Over at FoundRead, Larry Chiang has some advice that you might find useful if you’re following Scoble’s advice for people who’ve just been laid off (particularly the parts about networking and attending business events). His piece is titled How to Work the Room.

Here’s a condensed version:

  1. Be more of a host and less of a guest. Make introductions and make people more comfortable.
  2. Avoid permanently joining a “rock pile” (a pack of people in a tight circle). Huddling feels safe, but it’s also antisocial.
  3. Dress for the party. The basic rule: the more junior you are, the better you should dress.
  4. Don’t “hotbox” (square shoulders front and centre to one person). In a one-on-one conversation, it’s okay, but it excludes others from joining.
  5. Put your coat and bag down. It signals that you’re about to leave.
  6. Mentor someone about your (or your company’s) core competence. “It transitions nicely from the what-do-you-do-for-work question. It also adds some substance to party conversations and clearly brands you as a person.”
  7. Don’t forget to get mentored as well. The author suggests this trick: try to learn three new things at each event.
  8. Be a good host while you’re someone else’s guest. Say “Hi” to wallflowers.

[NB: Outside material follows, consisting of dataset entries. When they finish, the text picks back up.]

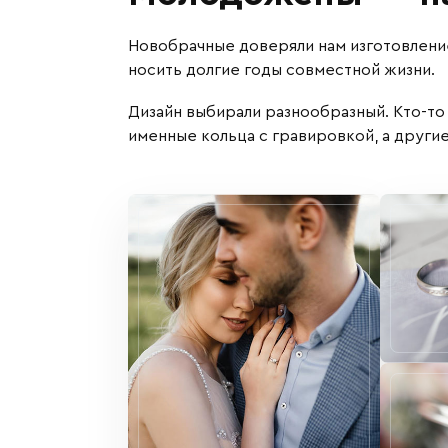
Новобрачные доверяли нам изготовлени
носить долгие годы совместной жизни.
Дизайн выбирали разнообразный. Кто-то
именные кольца с гравировкой, а други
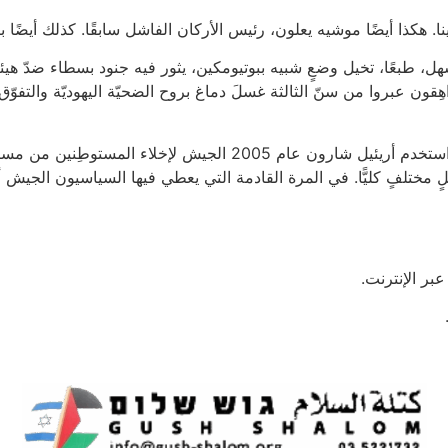
لدينا. هكذا أيضًا موشيه يعلون، رئيس الأركان الفاشل سابقًا. كذلك أيضً
هل، طبعًا، تخيل وضعٍ شبيه ببوتيومكين، يثور فيه جنود بسطاء ضدّ هيئة
ون عبروا من سنّ الثالثة غسلَ دماغ بروح الضحيّة اليهوديّة والتفوّق ا
حتّى هذا الأسبوع، يبدو أنّ هذا التمرّد غير ممكن. حين استخدم أريئي
ٍ مختلفٍ كليًّا. في المرة القادمة التي يعطي فيها السياسيون الجيش 
بر الإنترنت.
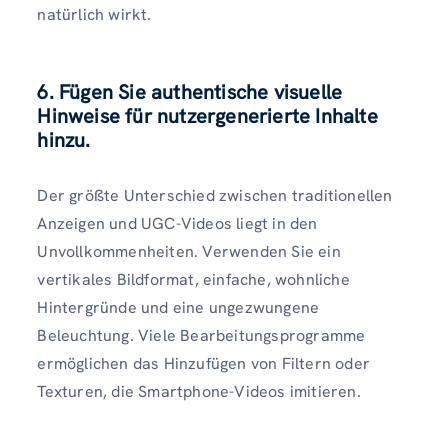
natürlich wirkt.
6. Fügen Sie authentische visuelle
Hinweise für nutzergenerierte Inhalte
hinzu.
Der größte Unterschied zwischen traditionellen
Anzeigen und UGC-Videos liegt in den
Unvollkommenheiten. Verwenden Sie ein
vertikales Bildformat, einfache, wohnliche
Hintergründe und eine ungezwungene
Beleuchtung. Viele Bearbeitungsprogramme
ermöglichen das Hinzufügen von Filtern oder
Texturen, die Smartphone-Videos imitieren.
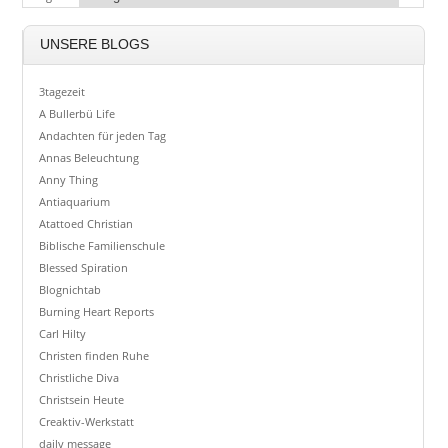
UNSERE BLOGS
3tagezeit
A Bullerbü Life
Andachten für jeden Tag
Annas Beleuchtung
Anny Thing
Antiaquarium
Atattoed Christian
Biblische Familienschule
Blessed Spiration
Blognichtab
Burning Heart Reports
Carl Hilty
Christen finden Ruhe
Christliche Diva
Christsein Heute
Creaktiv-Werkstatt
daily message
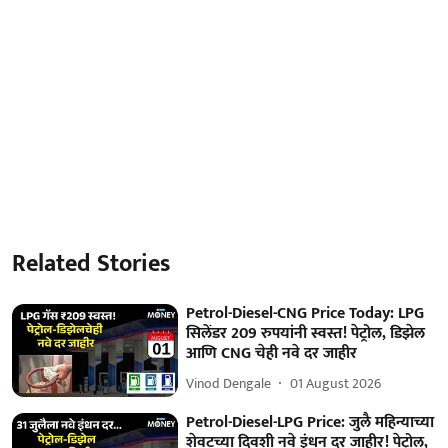
Related Stories
Petrol-Diesel-CNG Price Today: LPG
सिलेंडर 209 रुपयांनी स्वस्त! पेट्रोल, डिझेल
आणि CNG चेही नवे दर जाहीर
Vinod Dengale
01 August 2026
Petrol-Diesel-LPG Price: जुलै महिन्याच्या
शेवटच्या दिवशी नवे इंधन दर जाहीर! पेट्रोल,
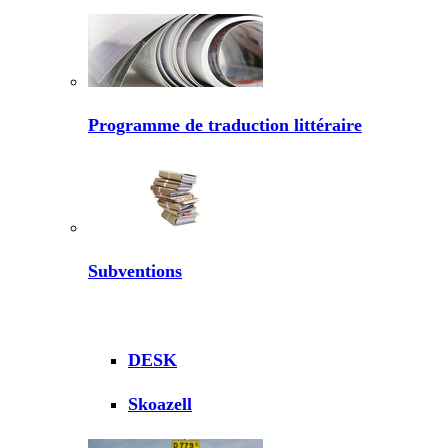
Programme de traduction littéraire
Subventions
DESK
Skoazell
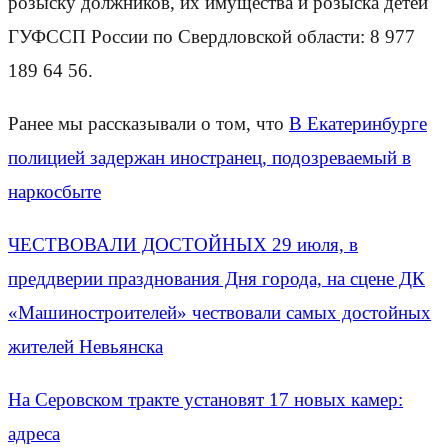
розыску должников, их имущества и розыска детей
ГУФССП России по Свердловской области: 8 977
189 64 56.
Ранее мы рассказывали о том, что
В Екатеринбурге
полицией задержан иностранец, подозреваемый в
наркосбыте
ЧЕСТВОВАЛИ ДОСТОЙНЫХ 29 июля, в
преддверии празднования Дня города, на сцене ДК
«Машиностроителей» чествовали самых достойных
жителей Невьянска
На Серовском тракте установят 17 новых камер:
адреса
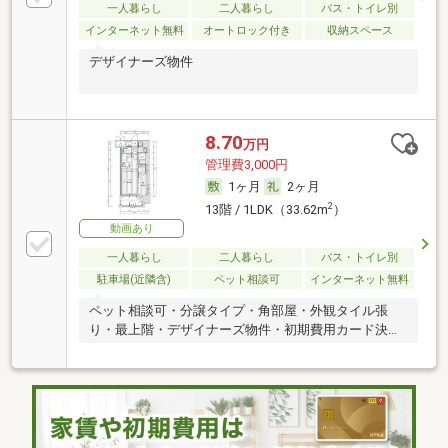
一人暮らし
二人暮らし
バス・トイレ別
インターネット無料
オートロック付き
収納スペース
デザイナーズ物件
8.70
万円
管理費3,000円
1ヶ月
2ヶ月
2
13階 / 1LDK（33.62m
）
動画あり
一人暮らし
二人暮らし
バス・トイレ別
駐車場(近隣含)
ペット相談可
インターネット無料
ペット相談可・分譲タイプ・角部屋・外観タイル張
り・最上階・デザイナーズ物件・初期費用カード決済
可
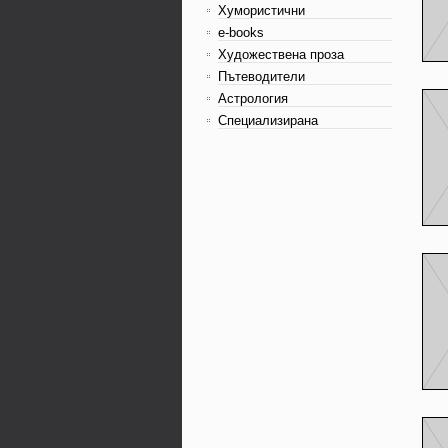
Хумористични
e-books
Художествена проза
Пътеводители
Астрология
Специализирана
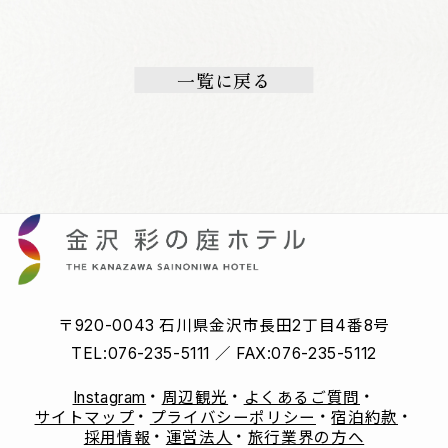
一覧に戻る
〒920-0043 石川県金沢市長田2丁目4番8号
TEL:
076-235-5111
／ FAX:
076-235-5112
Instagram
周辺観光
よくあるご質問
サイトマップ
プライバシーポリシー
宿泊約款
採用情報
運営法人
旅行業界の方へ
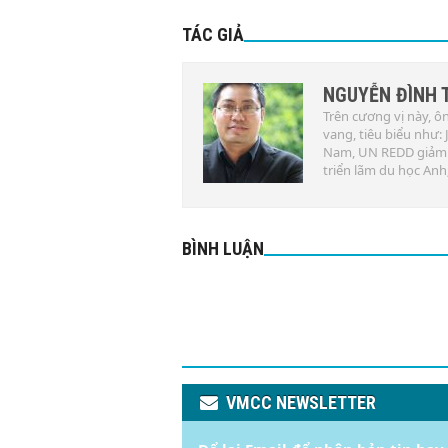
TÁC GIẢ
NGUYỄN ĐÌNH 
Trên cương vị này, ôn
vang, tiêu biểu như:
Nam, UN REDD giảm th
triển lãm du học Anh
BÌNH LUẬN
VMCC NEWSLETTER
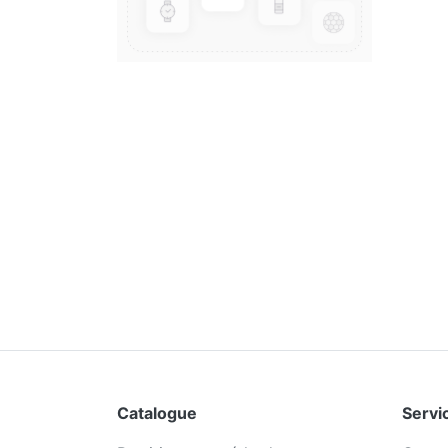
Catalogue
Servic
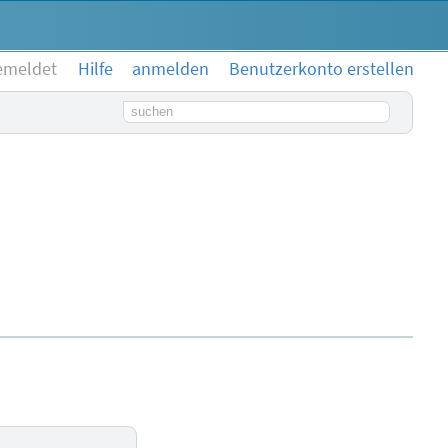
emeldet
Hilfe
anmelden
Benutzerkonto erstellen
Suchbegriff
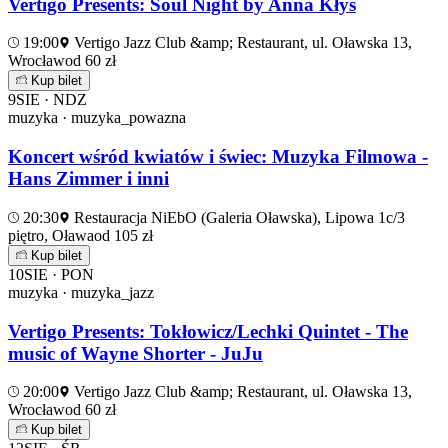
Vertigo Presents: Soul Night by Anna Kłys
19:00
Vertigo Jazz Club &amp; Restaurant, ul. Oławska 13,
Wrocław
od 60 zł
Kup bilet
9
SIE · NDZ
muzyka · muzyka_powazna
Koncert wśród kwiatów i świec: Muzyka Filmowa -
Hans Zimmer i inni
20:30
Restauracja NiEbO (Galeria Oławska), Lipowa 1c/3
piętro, Oława
od 105 zł
Kup bilet
10
SIE · PON
muzyka · muzyka_jazz
Vertigo Presents: Tokłowicz/Lechki Quintet - The
music of Wayne Shorter - JuJu
20:00
Vertigo Jazz Club &amp; Restaurant, ul. Oławska 13,
Wrocław
od 60 zł
Kup bilet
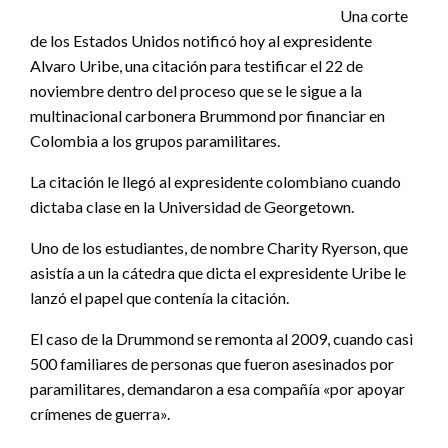
Una corte
de los Estados Unidos notificó hoy al expresidente
Alvaro Uribe, una citación para testificar el 22 de
noviembre dentro del proceso que se le sigue a la
multinacional carbonera Brummond por financiar en
Colombia a los grupos paramilitares.
La citación le llegó al expresidente colombiano cuando
dictaba clase en la Universidad de Georgetown.
Uno de los estudiantes, de nombre Charity Ryerson, que
asistía a un la cátedra que dicta el expresidente Uribe le
lanzó el papel que contenía la citación.
El caso de la Drummond se remonta al 2009, cuando casi
500 familiares de personas que fueron asesinados por
paramilitares, demandaron a esa compañía «por apoyar
crímenes de guerra».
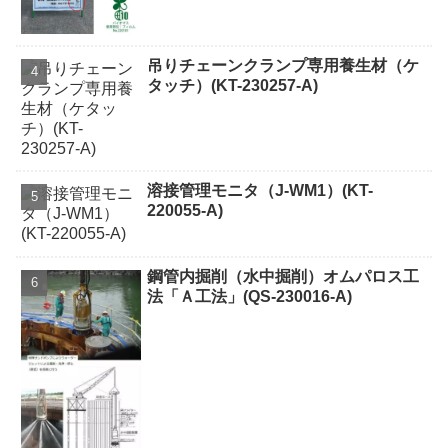
吊りチェーンクランプ専用養生材（ケ
タッチ）(KT-230257-A)
溶接管理モニタ（J-WM1）(KT-
220055-A)
鋼管内掘削（水中掘削）オムパロス工
法「Ａ工法」(QS-230016-A)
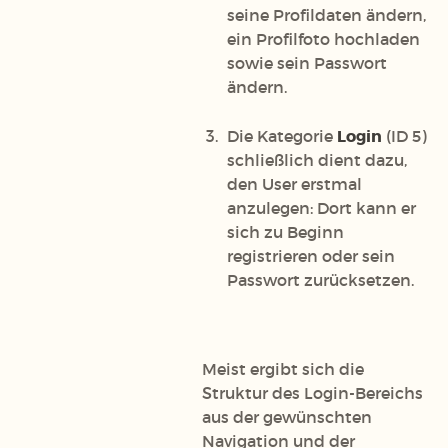
seine Profildaten ändern,
ein Profilfoto hochladen
sowie sein Passwort
ändern.
Die Kategorie
Login
(ID 5)
schließlich dient dazu,
den User erstmal
anzulegen: Dort kann er
sich zu Beginn
registrieren oder sein
Passwort zurücksetzen.
Meist ergibt sich die
Struktur des Login-Bereichs
aus der gewünschten
Navigation und der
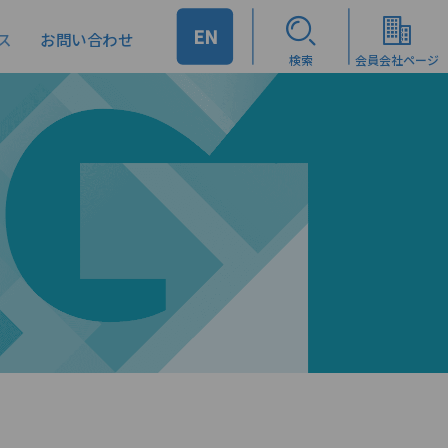
EN
ス
お問い合わせ
検索
会員会社ページ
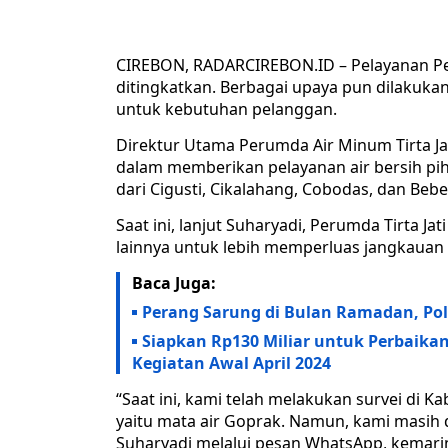
CIREBON, RADARCIREBON.ID – Pelayanan Per
ditingkatkan. Berbagai upaya pun dilakuka
untuk kebutuhan pelanggan.
Direktur Utama Perumda Air Minum Tirta J
dalam memberikan pelayanan air bersih pi
dari Cigusti, Cikalahang, Cobodas, dan Bebe
Saat ini, lanjut Suharyadi, Perumda Tirta J
lainnya untuk lebih memperluas jangkauan 
Baca Juga:
Perang Sarung di Bulan Ramadan, Pol
Siapkan Rp130 Miliar untuk Perbaika
Kegiatan Awal April 2024
“Saat ini, kami telah melakukan survei di
yaitu mata air Goprak. Namun, kami masih d
Suharyadi melalui pesan WhatsApp, kemari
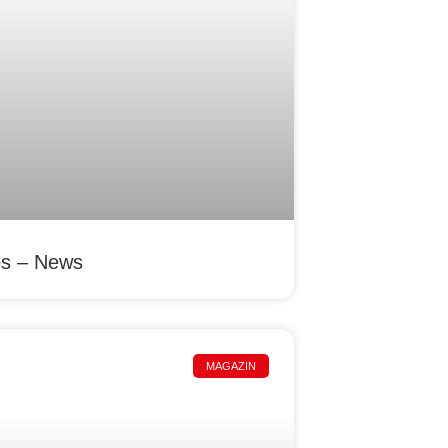
es – News
MAGAZIN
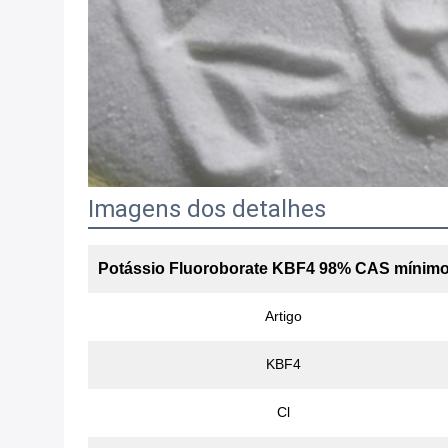
Imagens dos detalhes
Potássio Fluoroborate KBF4 98% CAS mínimo 
Artigo
KBF4
Cl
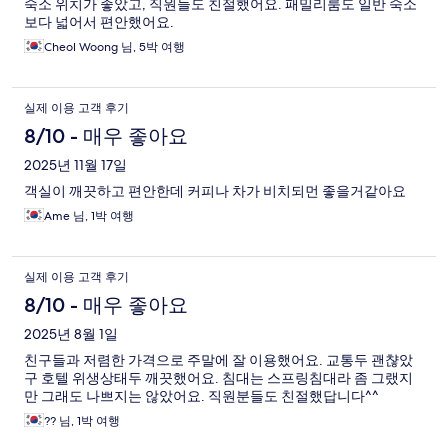
숙소 위치가 좋았고, 직원들도 친절했어요. 패밀리룸도 일반 숙소
보다 넓어서 편안했어요.
Cheol Woong 님, 5박 여행
실제 이용 고객 후기
8/10 - 매우 좋아요
2025년 11월 17일
객실이 깨끗하고 편안한데 커피나 차가 비치되먼 좋을거같아요
Ame 님, 1박 여행
실제 이용 고객 후기
8/10 - 매우 좋아요
2025년 8월 1일
친구들과 저렴한 가격으로 주말에 잘 이용했어요. 교통두 괜챦았
구 호텔 위생상태두 깨끗했어요. 침대는 스프링침대라 좀 그랬지
만 그래도 나쁘지는 않았어요. 직원분들도 친절했답니다^^
?? 님, 1박 여행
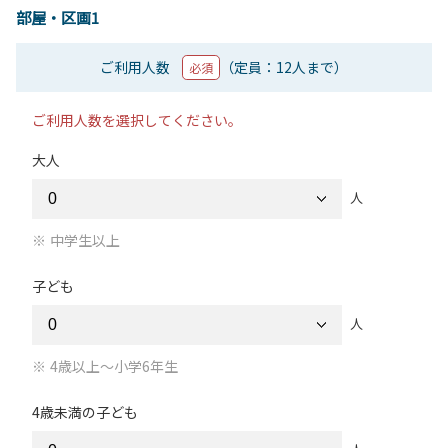
部屋・区画1
ご利用人数
（定員：12人まで）
必須
ご利用人数を選択してください。
大人
人
中学生以上
子ども
人
4歳以上～小学6年生
4歳未満の子ども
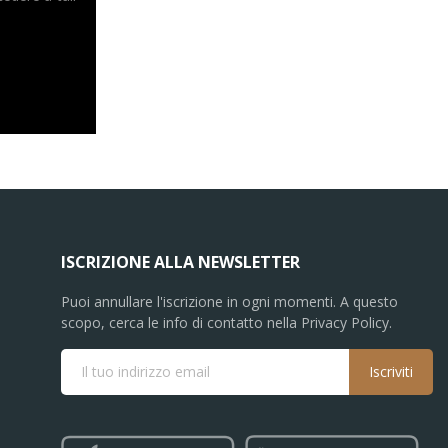
ISCRIZIONE ALLA NEWSLETTER
Puoi annullare l'iscrizione in ogni momenti. A questo
scopo, cerca le info di contatto nella Privacy Policy.
Iscriviti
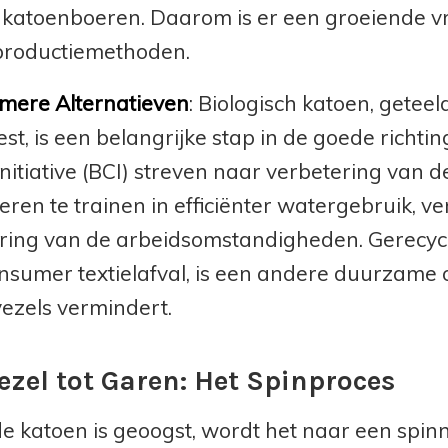
 katoenboeren. Daarom is er een groeiende 
productiemethoden.
mere Alternatieven
: Biologisch katoen, getee
t, is een belangrijke stap in de goede richting
Initiative (BCI) streven naar verbetering van 
eren te trainen in efficiënter watergebruik, 
ring van de arbeidsomstandigheden. Gerecycl
nsumer textielafval, is een andere duurzame 
ezels vermindert.
ezel tot Garen: Het Spinproces
e katoen is geoogst, wordt het naar een spinn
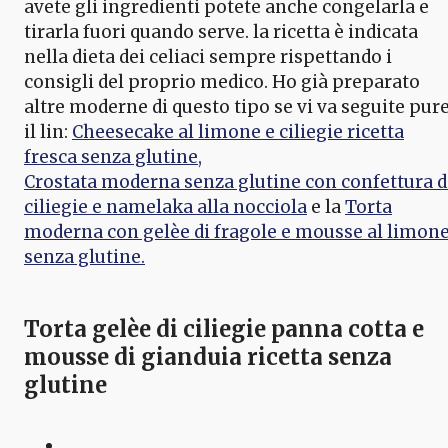
avete gli ingredienti potete anche congelarla e
tirarla fuori quando serve. la ricetta è indicata
nella dieta dei celiaci sempre rispettando i
consigli del proprio medico. Ho già preparato
altre moderne di questo tipo se vi va seguite pur
il lin:
Cheesecake al limone e ciliegie ricetta
fresca senza glutine,
Crostata moderna senza glutine con confettura d
ciliegie e namelaka alla nocciola
e la
Torta
moderna con gelèe di fragole e mousse al limon
senza glutine.
Torta gelèe di ciliegie panna cotta e
mousse di gianduia ricetta senza
glutine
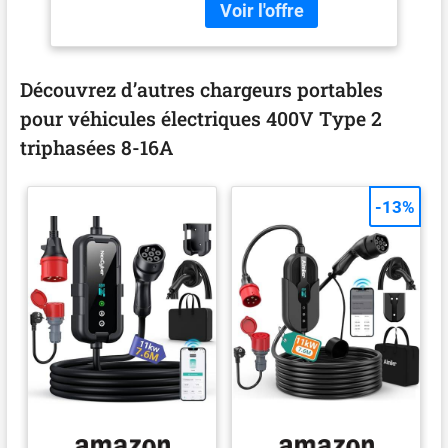
Découvrez d’autres chargeurs portables
pour véhicules électriques 400V Type 2
triphasées 8-16A
-13%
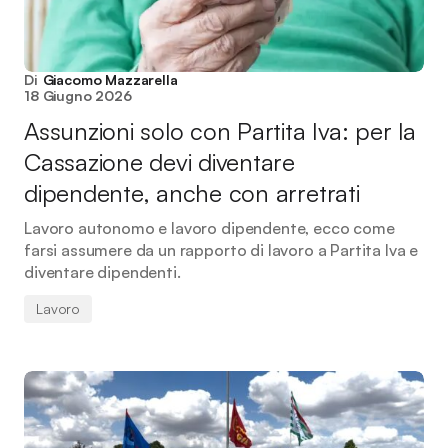
Di
Giacomo Mazzarella
18 Giugno 2026
Assunzioni solo con Partita Iva: per la
Cassazione devi diventare
dipendente, anche con arretrati
Lavoro autonomo e lavoro dipendente, ecco come
farsi assumere da un rapporto di lavoro a Partita Iva e
diventare dipendenti.
Lavoro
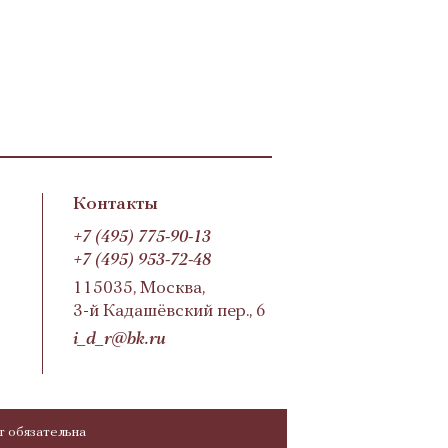
Контакты
+7 (495) 775-90-13
+7 (495) 953-72-48
115035, Москва,
3-й Кадашёвский пер., 6
i_d_r@bk.ru
т обязательна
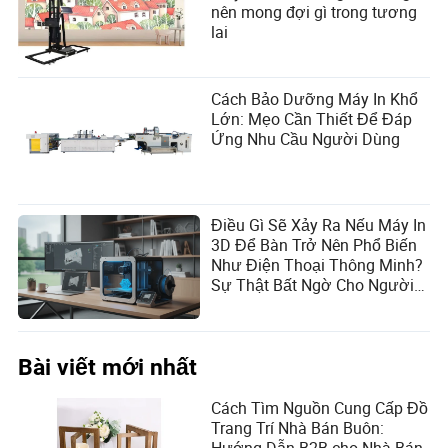
nên mong đợi gì trong tương
lai
Cách Bảo Dưỡng Máy In Khổ
Lớn: Mẹo Cần Thiết Để Đáp
Ứng Nhu Cầu Người Dùng
Điều Gì Sẽ Xảy Ra Nếu Máy In
3D Để Bàn Trở Nên Phổ Biến
Như Điện Thoại Thông Minh?
Sự Thật Bất Ngờ Cho Người
Mua Toàn Cầu!
Bài viết mới nhất
Cách Tìm Nguồn Cung Cấp Đồ
Trang Trí Nhà Bán Buôn:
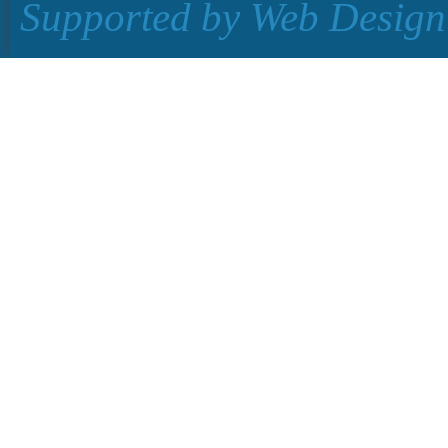
Supported by
Web Design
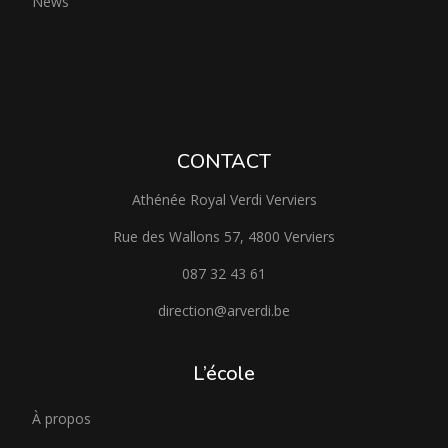
News
CONTACT
Athénée Royal Verdi Verviers
Rue des Wallons 57, 4800 Verviers
087 32 43 61
direction@arverdi.be
L’école
À propos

  9. Manage the party host. “When you’re interacting with the host, ask simple questions requiring a ‘Yes/No’ response. I’ve heard disastrous questions in a vain attempt to out alpha-male the host. The best questions to ask of a host are upbeat, light and fluffy. If you want to be Mike Wallace/Chris Matthews with a hardball question, tread lightly. Also, help your host wiggle by wrangling them away from guests who are monopolizing or “hotboxing” them. They will thank you later.”
  10. Always, always, always: Thank the host before you leave. If you only do one thing on this list, let this be the one (and work on the others!)